Although almost 100 years younger than the Madrid Agreement, the Madrid Protocol has rapidly overtaken its precedessor in importance.

As at the date of writing, there are 81 signatories to the Madrid Protocol, which easily outstrips the 56 signatories to the Madrid Agreement. Of the 56 signatories to the Madrid Agreement, only 3 have failed to ratify the Madrid Protocol: Algeria, Kazakhstan and Tajikistan.

In contrast, there are quite a few countries which are members of the Madrid Protocol without being members of the Madrid Agreement. These include:

  • Australia
  • Ireland
  • Japan
  • The European Union (as a collective body)
  • The United Kingdom
  • The United States

Further, where a party is bound by both the Madrid Agreement and the Madrid Protocol, only the provisions of the Protocol apply from 1 September 2008 and onwards.

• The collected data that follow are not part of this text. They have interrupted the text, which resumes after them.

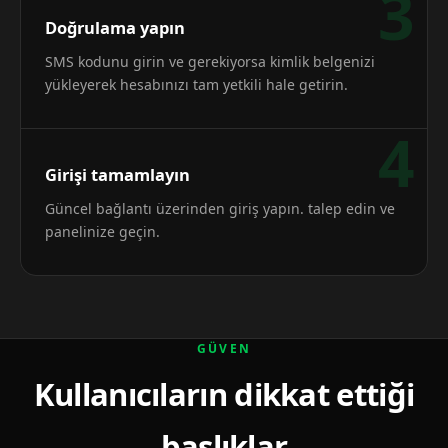
3
Doğrulama yapın
SMS kodunu girin ve gerekiyorsa kimlik belgenizi
yükleyerek hesabınızı tam yetkili hale getirin.
4
Girişi tamamlayın
Güncel bağlantı üzerinden giriş yapın. talep edin ve
panelinize geçin.
GÜVEN
Kullanıcıların dikkat ettiği
başlıklar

2. Differences between the Madrid Protocol and the Madrid Agreement

a. Disadvantages of the Madrid Protocol

Use of the Madrid Protocol is slightly less advantageous for applicants than the Madrid Agreement in the following areas:

  • Longer Refusal Periods: The national trademark offices can refuse to register a Protocol application 18 months from the application date (and longer in the case of refusals based on oppositions) whereas they only have 12 months under the Agreement
  • Higher Fees: The fees for Protocol Applications are slightly higher than for Agreement Applications, although they are still much less than filing direct national applications

b. Advantages of the Madrid Protocol

Importantly, the Madrid Protocol has introduced a number of advantages for trademark owners. These include:

  • Language: Madrid Agreement Applications must be in French, whereas Protocol Applications may be in French, English or Spanish (which is obviously an advantage in non-French speaking jurisdictions
  • Timing: Protocol Applications can be based upon either an existing trademark registration or a pending application, whereas Agreement Applications can only be based on existing registrations. Therefore, international protection can be sought at a much earlier stage;
  • Coverage: As explained above, protection is available under the Protocol in some 25 additional countries, including very important markets such as the United States, the United Kingdom and Japan; and
  • The Presence of a “Plan B”: If the basic trademark application is refused, withdrawn or cancelled, a Madrid Protocol registration can be converted into national applications without losing the original filing date (although this is quite expensive).